<<<<

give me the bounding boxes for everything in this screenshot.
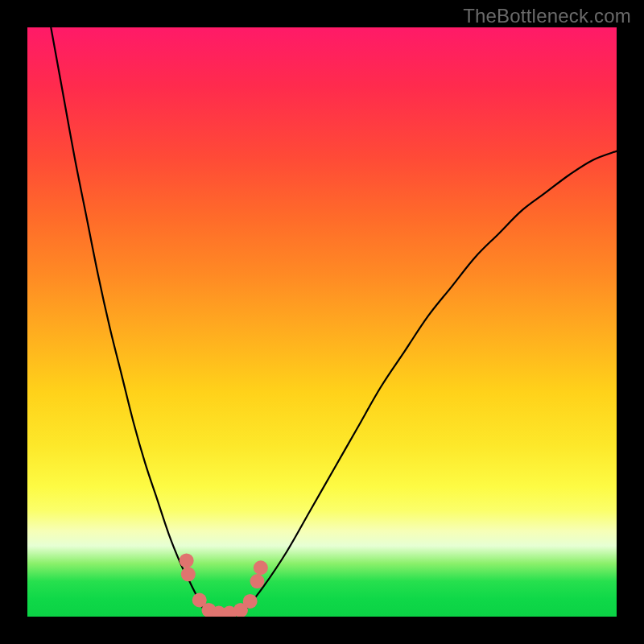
highlight-dot (192, 593, 207, 608)
highlight-dot (201, 603, 216, 617)
highlight-dot (181, 567, 196, 581)
highlight-dot (250, 574, 264, 588)
plot-area (27, 27, 617, 617)
highlight-dot (243, 594, 258, 609)
highlight-dot (233, 603, 248, 617)
series-left-branch (51, 27, 204, 611)
chart-frame: TheBottleneck.com (0, 0, 644, 644)
curve-layer (27, 27, 617, 617)
series-floor (204, 609, 246, 616)
highlight-dot (222, 606, 237, 617)
series-right-branch (246, 151, 617, 610)
watermark-text: TheBottleneck.com (463, 5, 631, 27)
highlight-dot (254, 560, 268, 575)
highlight-markers (180, 553, 268, 617)
highlight-dot (212, 606, 226, 617)
highlight-dot (180, 553, 194, 568)
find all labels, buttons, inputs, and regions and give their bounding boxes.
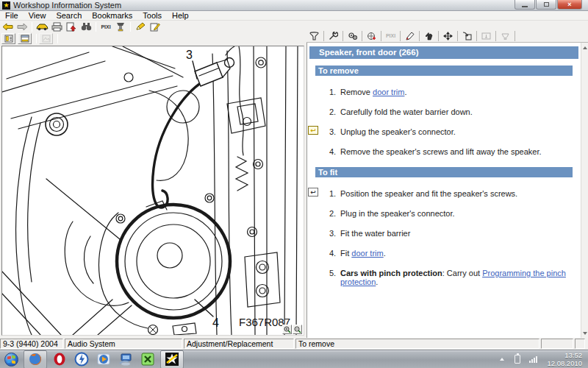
step-item: 2.Plug in the speaker's connector. [329,209,576,218]
pan-move-button[interactable] [440,30,456,42]
network-signal-icon[interactable] [529,356,538,363]
taskbar-remote-desktop[interactable] [115,351,137,368]
vehicle-button[interactable] [35,21,49,32]
back-arrow-icon [3,24,12,30]
menu-bookmarks[interactable]: Bookmarks [87,11,137,21]
taskbar-media-player[interactable] [93,351,115,368]
step-number: 4. [329,249,340,258]
tray-expand-icon[interactable] [500,358,504,361]
taskbar-opera[interactable] [49,351,71,368]
minimize-button[interactable] [514,0,535,10]
illustration-panel[interactable]: 3 4 F367R087 [1,46,304,336]
taskbar-daemon-tools[interactable] [71,351,93,368]
search-button[interactable] [79,21,93,32]
back-button[interactable] [0,21,15,32]
maximize-button[interactable] [536,0,556,10]
image-icon [42,35,51,43]
illustration-link-icon[interactable]: ↩ [308,126,318,135]
tools-button[interactable] [326,30,341,42]
tray-clock[interactable]: 13:52 12.08.2010 [547,351,588,367]
filter-button[interactable] [306,30,322,42]
screen: ★ Workshop Information System × File Vie… [0,0,588,368]
import-arrow-icon [462,32,472,40]
global-button[interactable] [364,30,379,42]
app-window: ★ Workshop Information System × File Vie… [0,0,588,350]
taskbar-green-tool[interactable] [137,351,159,368]
step-number: 4. [329,147,340,156]
diagram-zoom-controls [282,325,302,334]
scanner-icon [115,22,126,32]
menu-tools[interactable]: Tools [137,11,167,21]
forward-button[interactable] [15,21,29,32]
opera-icon [52,352,67,367]
edit-note-button[interactable] [148,21,162,32]
status-system: Audio System [65,339,182,349]
step-list: ↩1.Position the speaker and fit the spea… [329,189,576,286]
layout-window-button[interactable] [18,33,32,44]
select-hand-button[interactable] [421,30,437,42]
status-extra-2 [575,339,585,349]
contents-tree-button[interactable] [1,33,15,44]
statusbar: 9-3 (9440) 2004 Audio System Adjustment/… [0,338,588,350]
cup-button-disabled [498,30,513,42]
step-text: Remove the speaker's screws and lift awa… [340,147,542,156]
pixi-label-disabled: PIXI [386,33,395,38]
car-icon [36,23,49,31]
step-text: Cars with pinch protection: Carry out Pr… [340,269,576,286]
media-player-icon [96,352,111,367]
globe-add-icon [367,32,376,40]
import-button[interactable] [459,30,475,42]
step-text: Fit door trim. [340,249,386,258]
titlebar: ★ Workshop Information System × [0,0,588,11]
scanner-button[interactable] [113,21,128,32]
instructions-panel: Speaker, front door (266) To remove1.Rem… [306,43,588,338]
daemon-tools-icon [74,352,89,367]
inline-link[interactable]: door trim [373,88,404,96]
taskbar-firefox[interactable] [24,350,47,368]
wis-icon [165,352,179,367]
window-button-disabled [478,30,494,42]
move-cross-icon [443,32,453,40]
image-button-disabled [39,33,53,44]
gears-icon [348,32,358,40]
step-item: 3.Fit the water barrier [329,229,576,238]
step-list: 1.Remove door trim.2.Carefully fold the … [329,88,576,156]
settings-button[interactable] [345,30,360,42]
status-vehicle: 9-3 (9440) 2004 [0,339,63,349]
status-extra-1 [541,339,573,349]
step-item: ↩3.Unplug the speaker's connector. [329,127,576,136]
tray-date: 12.08.2010 [547,359,582,367]
print-button[interactable] [49,21,64,32]
printer-icon [51,22,62,32]
step-item: ↩1.Position the speaker and fit the spea… [329,189,576,198]
taskbar-wis-active[interactable] [160,350,184,368]
battery-icon[interactable] [514,355,520,364]
menu-help[interactable]: Help [167,11,194,21]
menu-file[interactable]: File [0,11,24,21]
step-number: 2. [329,107,340,116]
window-pin-icon [481,32,491,40]
inline-link[interactable]: door trim [351,249,383,258]
step-number: 3. [329,229,340,238]
menu-search[interactable]: Search [51,11,87,21]
window-title: Workshop Information System [13,1,121,10]
hand-icon [424,32,434,40]
step-text: Plug in the speaker's connector. [340,209,455,218]
menu-view[interactable]: View [24,11,51,21]
zoom-in-button[interactable] [282,325,292,334]
secondary-toolbar [0,32,306,45]
vertical-scrollbar[interactable] [581,43,588,338]
annotate-button[interactable] [402,30,417,42]
export-document-button[interactable] [64,21,79,32]
scroll-up-button[interactable] [582,44,588,51]
pixi-button[interactable]: PIXI [98,21,113,32]
illustration-link-icon[interactable]: ↩ [308,188,318,197]
start-button[interactable] [0,351,22,368]
close-button[interactable]: × [557,0,582,10]
binoculars-icon [81,22,92,31]
green-tool-icon [141,353,154,366]
instructions-content: Speaker, front door (266) To remove1.Rem… [307,43,581,338]
scroll-down-button[interactable] [582,330,588,336]
highlighter-button[interactable] [133,21,148,32]
zoom-out-button[interactable] [293,325,302,334]
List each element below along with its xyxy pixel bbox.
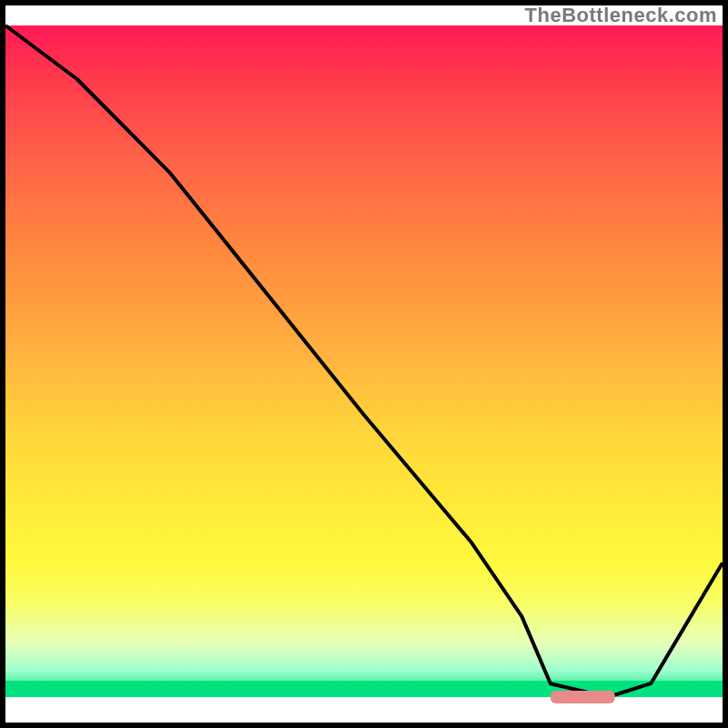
watermark-text: TheBottleneck.com xyxy=(525,4,717,27)
optimal-marker xyxy=(551,691,615,703)
bottleneck-plot xyxy=(0,0,728,728)
chart-container: TheBottleneck.com xyxy=(0,0,728,728)
bottleneck-curve xyxy=(5,25,723,697)
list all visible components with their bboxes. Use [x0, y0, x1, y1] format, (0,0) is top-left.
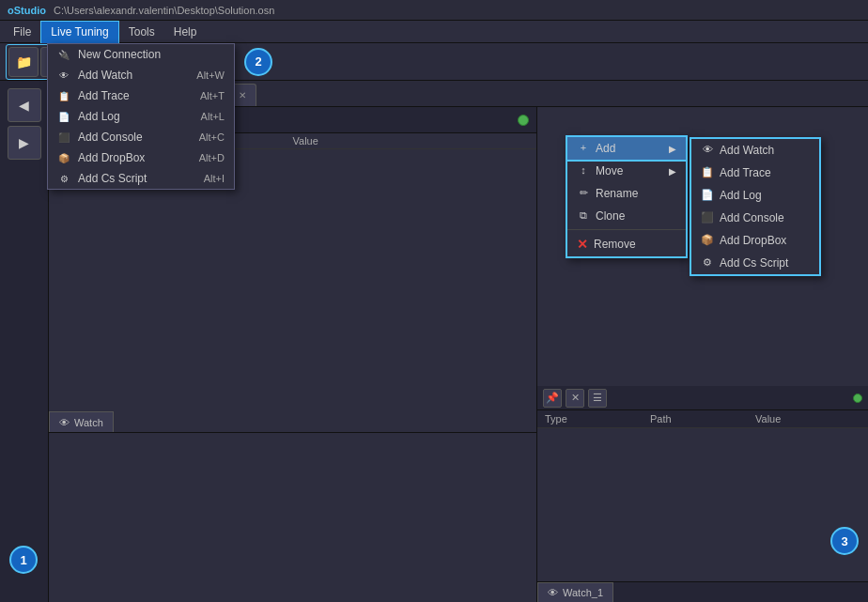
right-status-dot — [853, 394, 862, 403]
col-value: Value — [293, 135, 530, 147]
eye-icon: 👁 — [57, 69, 70, 82]
badge-1: 1 — [9, 546, 38, 574]
tab-configuration-close[interactable]: ✕ — [239, 90, 246, 100]
submenu-trace-icon: 📋 — [701, 166, 714, 179]
submenu-add-cs-script[interactable]: ⚙ Add Cs Script — [691, 252, 819, 274]
context-clone-label: Clone — [596, 209, 625, 223]
menu-help[interactable]: Help — [164, 21, 207, 43]
context-rename[interactable]: ✏ Rename — [567, 182, 686, 205]
dropdown-add-log[interactable]: 📄 Add Log Alt+L — [48, 106, 234, 127]
rtable-type-col: Type — [545, 413, 650, 424]
log-icon: 📄 — [57, 110, 70, 123]
dropbox-icon: 📦 — [57, 151, 70, 164]
add-submenu: 👁 Add Watch 📋 Add Trace 📄 Add Log — [690, 137, 821, 276]
badge-2: 2 — [244, 48, 272, 76]
menu-bar: File Live Tuning Tools Help 🔌 New Connec… — [0, 21, 868, 43]
submenu-dropbox-icon: 📦 — [701, 234, 714, 247]
sidebar-btn-2[interactable]: ▶ — [8, 126, 41, 160]
watch-tab-label: Watch — [74, 417, 103, 428]
remove-x-icon: ✕ — [577, 237, 588, 252]
context-rename-label: Rename — [596, 187, 638, 200]
submenu-add-watch-label: Add Watch — [720, 144, 774, 157]
context-clone[interactable]: ⧉ Clone — [567, 205, 686, 227]
submenu-add-dropbox[interactable]: 📦 Add DropBox — [691, 229, 819, 252]
rtable-path-col: Path — [650, 413, 755, 424]
bottom-left-panel — [49, 433, 536, 602]
add-icon: + — [577, 142, 590, 155]
app-path: C:\Users\alexandr.valentin\Desktop\Solut… — [54, 5, 274, 16]
submenu-add-dropbox-label: Add DropBox — [720, 234, 786, 247]
submenu-add-log[interactable]: 📄 Add Log — [691, 184, 819, 207]
watch-1-tab[interactable]: 👁 Watch_1 — [537, 582, 613, 603]
context-move[interactable]: ↕ Move ▶ — [567, 160, 686, 182]
submenu-add-trace[interactable]: 📋 Add Trace — [691, 162, 819, 184]
submenu-watch-icon: 👁 — [701, 144, 714, 157]
context-separator — [567, 229, 686, 230]
dropdown-add-watch[interactable]: 👁 Add Watch Alt+W — [48, 65, 234, 85]
app-logo: oStudio — [8, 5, 46, 16]
right-pin-btn[interactable]: 📌 — [543, 389, 562, 408]
dropdown-add-console[interactable]: ⬛ Add Console Alt+C — [48, 127, 234, 147]
right-bottom-area: 📌 ✕ ☰ Type Path Value 👁 Watch — [537, 386, 868, 602]
right-bottom-toolbar: 📌 ✕ ☰ — [537, 386, 868, 410]
plug-icon: 🔌 — [57, 48, 70, 61]
right-bottom-tab: 👁 Watch_1 — [537, 581, 868, 602]
submenu-log-icon: 📄 — [701, 189, 714, 202]
dropdown-add-trace[interactable]: 📋 Add Trace Alt+T — [48, 85, 234, 106]
title-bar: oStudio C:\Users\alexandr.valentin\Deskt… — [0, 0, 868, 21]
dropdown-add-dropbox[interactable]: 📦 Add DropBox Alt+D — [48, 147, 234, 168]
left-sidebar: ◀ ▶ 1 — [0, 81, 49, 602]
submenu-add-watch[interactable]: 👁 Add Watch — [691, 139, 819, 162]
submenu-add-cs-script-label: Add Cs Script — [720, 256, 788, 270]
context-menu: + Add ▶ 👁 Add Watch 📋 Add Trace — [566, 135, 688, 258]
sidebar-btn-1[interactable]: ◀ — [8, 88, 41, 122]
console-icon: ⬛ — [57, 131, 70, 144]
menu-live-tuning[interactable]: Live Tuning — [40, 21, 118, 43]
right-table-header: Type Path Value — [537, 410, 868, 428]
status-green-dot — [518, 115, 529, 126]
right-close-btn[interactable]: ✕ — [566, 389, 584, 408]
menu-tools[interactable]: Tools — [119, 21, 164, 43]
move-icon: ↕ — [577, 164, 590, 178]
context-remove[interactable]: ✕ Remove — [567, 232, 686, 256]
submenu-add-console[interactable]: ⬛ Add Console — [691, 207, 819, 229]
watch-icon: 👁 — [59, 417, 70, 428]
submenu-add-console-label: Add Console — [720, 211, 784, 224]
dropdown-add-cs-script[interactable]: ⚙ Add Cs Script Alt+I — [48, 168, 234, 189]
context-add-label: Add — [596, 142, 615, 155]
context-remove-label: Remove — [594, 238, 636, 251]
watch-1-icon: 👁 — [548, 587, 558, 598]
rtable-value-col: Value — [755, 413, 860, 424]
context-move-label: Move — [596, 164, 623, 178]
trace-icon: 📋 — [57, 89, 70, 102]
menu-file[interactable]: File — [4, 21, 40, 43]
clone-icon: ⧉ — [577, 209, 590, 223]
right-list-btn[interactable]: ☰ — [588, 389, 607, 408]
submenu-script-icon: ⚙ — [701, 256, 714, 270]
move-arrow-icon: ▶ — [669, 166, 676, 177]
script-icon: ⚙ — [57, 172, 70, 185]
right-panel: + Add ▶ 👁 Add Watch 📋 Add Trace — [537, 107, 868, 602]
context-add[interactable]: + Add ▶ 👁 Add Watch 📋 Add Trace — [566, 135, 688, 162]
watch-1-label: Watch_1 — [563, 587, 603, 598]
submenu-console-icon: ⬛ — [701, 211, 714, 224]
rename-icon: ✏ — [577, 187, 590, 200]
submenu-add-log-label: Add Log — [720, 189, 762, 202]
watch-panel-tab[interactable]: 👁 Watch — [49, 411, 114, 432]
add-arrow-icon: ▶ — [669, 144, 676, 154]
dropdown-new-connection[interactable]: 🔌 New Connection — [48, 44, 234, 65]
submenu-add-trace-label: Add Trace — [720, 166, 771, 179]
toolbar-folder-btn[interactable]: 📁 — [8, 47, 39, 77]
badge-3: 3 — [830, 527, 859, 555]
right-content-area — [537, 428, 868, 581]
live-tuning-dropdown: 🔌 New Connection 👁 Add Watch Alt+W 📋 Add… — [47, 43, 235, 190]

>>>>

* TASK ITEM *
Select all lines in the listing above where the word "xyxy" appears, and show them.

* EXPECTED OUTPUT *
List each element below along with its xyxy pixel bbox.
watermark-text: TheBottleneck.com xyxy=(525,4,717,27)
optimal-marker xyxy=(551,691,615,703)
bottleneck-plot xyxy=(0,0,728,728)
chart-container: TheBottleneck.com xyxy=(0,0,728,728)
bottleneck-curve xyxy=(5,25,723,697)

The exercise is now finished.